Dear Chancellor Rebecca Blank and UW Chief of Police Susan Riseling,
As distinguished alumni of the University of Wisconsin-Madison, two of the first Forward Under Forty Award Recipients by the UW Alumni Association, and progenitors of the UW-Madison PEOPLE and Information Technology Academy (ITA) programs who have done a lot to advance the university’s mission personally and professionally here in Madison and across the country, we are deeply dismayed and offended by the recent arrest of King Shabazz, and the rash of other racist incidents that have taken place on “our” campus.
For us, the issue goes beyond embarrassing the young man, disrupting the education of his fellow UW students, and offending other students and faculty by arresting him during class. It is your lack of a “vigorous and fair response” to these problems that most concerns us.
We are concerned that last month, a male student who spit on, physically accosted and yelled racist statements at a black female UW-Madison student in one of your residence halls was punished by being given a ticket while you arrest Mr. Shabazz for spray painting graffiti. It reminds us of how state legislatures around the country have given prison sentences to thousands of black men who sell $10 rocks of crack cocaine while white men who get probation, if that, for using and selling greater levels of powder cocaine.
Apologies after that fact are important, but they ring hollow if you don’t do more to stop our black and brown children from being harassed and physically abused by students who feel they have some unique privilege to wear the cardinal and white, and retain their status as students on the UW-Madison campus.
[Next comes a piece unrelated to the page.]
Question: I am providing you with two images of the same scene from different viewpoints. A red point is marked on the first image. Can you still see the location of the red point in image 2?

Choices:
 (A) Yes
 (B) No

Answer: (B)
If you pursue criminal charges against Mr. Shabazz, we expect that you will pursue more substantial criminal charges against the student who physically abused one of our girls. If you do not practice such fairness, you will send at least three unfortunate messages to your student body and to your Badger Alumni community that is watching you here in Wisconsin and abroad:
◆ White lives matter more than black ones do. We thought All Lives Matter, right?
◆ Non-black students can commit crimes and not receive appropriate punishment for it. The young man who spit on our girls – his name didn’t even make the news…but Mr. Shabazz’s did. Why is that?
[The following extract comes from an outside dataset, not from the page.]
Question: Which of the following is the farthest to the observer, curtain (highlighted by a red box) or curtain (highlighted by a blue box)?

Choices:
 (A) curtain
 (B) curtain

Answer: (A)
◆ UW-Madison is not worthy of the black students who enroll there or worthy of the support of its black alumni who expect more from our campus’ leadership.
We know that you cannot stop students who were raised poorly, or who have adopted racist views outside of the teachings and examples they learned from their parents and communities in which they were raised, from engaging in ignorant, racist, violent and other abhorrent behavior.
However, your response can be more effective and should certainly be more fair.
Writing “the white man is the devil” on campus property should not be tolerated. Spray-painting public or private property that doesn’t belong to us shouldn’t be tolerated, in general. However, (a) Does the punishment fit the crime? and (b) Are white males more important than young black men and women who are also members of “our” campus?
Instead of criminalizing yet another black man in Wisconsin for a crime that doesn’t deserve it (our opinion), why don’t you do something markedly different. When Kaleem was 13 years old and in 8th grade, he was enamored with break dancing and the early period of Hip-Hop culture. What came with the culture was B-boy style graffiti. Kaleem began spray painting graffiti art on buildings all around Madison. However, one early Saturday morning during the spring of 1985, Kaleem made the mistake of spray painting the town houses where he lived in South Madison. These town houses were managed by Reverend Carmen Porco.
Reverend Porco quickly found out that Kaleem was the one who tagged our building. He showed up at Kaleem’s front door, told his aunt who raised him what he had done, and both of them made Kaleem stand there for two hours and watch the person Reverend Porco hired sandblast the graffiti off the wall. Afterwards, Kaleem was made to pick up debris around complex and apologize for his behavior. No police were called but the message was sent and received.
Why not make Mr. Shabazz sandblast his own graffiti off the wall, write an apology to his fellow students, and give him a ticket …and make the student who spit on our girls engage in similar restitution. If we were the chancellor of UW-Madison or the chief of police, that young man would be carrying books for black girls all across campus for the next week, and he would be volunteering with black children in Madison to address his racist attitude and hopefully heal his racist heart.
As leaders of “our” respected, University of Wisconsin-Madison, we expect a much stronger and more effective response from you regarding the racist and violent behaviors of students under your supervision.
What are you going to do next? We would like an answer, and we are always here to help. We hope to hear from you within the next few business days.